Transcribed page contents
────────────────────

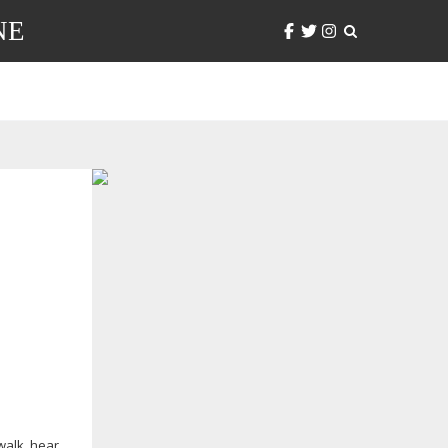
NE
 walk, hear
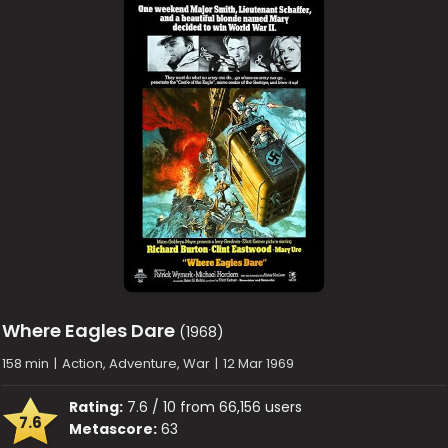
Where Eagles Dare
(1968)
158 min
|
Action, Adventure, War
|
12 Mar 1969
Rating:
7.6 / 10 from 66,156 users
7.6
Metascore:
63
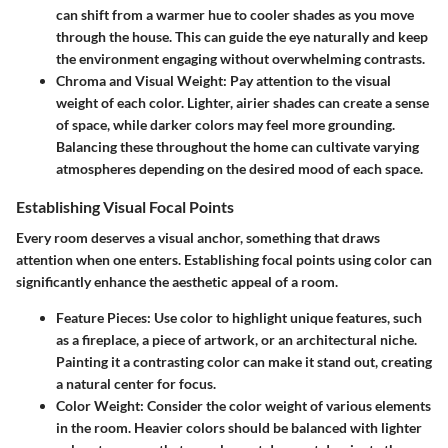
can shift from a warmer hue to cooler shades as you move
through the house. This can guide the eye naturally and keep
the environment engaging without overwhelming contrasts.
Chroma and Visual Weight:
Pay attention to the visual
weight of each color. Lighter, airier shades can create a sense
of space, while darker colors may feel more grounding.
Balancing these throughout the home can cultivate varying
atmospheres depending on the desired mood of each space.
Establishing Visual Focal Points
Every room deserves a visual anchor, something that draws
attention when one enters. Establishing focal points using color can
significantly enhance the aesthetic appeal of a room.
Feature Pieces:
Use color to highlight unique features, such
as a fireplace, a piece of artwork, or an architectural niche.
Painting it a contrasting color can make it stand out, creating
a natural center for focus.
Color Weight:
Consider the color weight of various elements
in the room. Heavier colors should be balanced with lighter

────────────────────

* TASK GOAL *
How many lines of the entries contain "each"? Answer with a number alone.

* SOLUTION TO THIS TASK *
2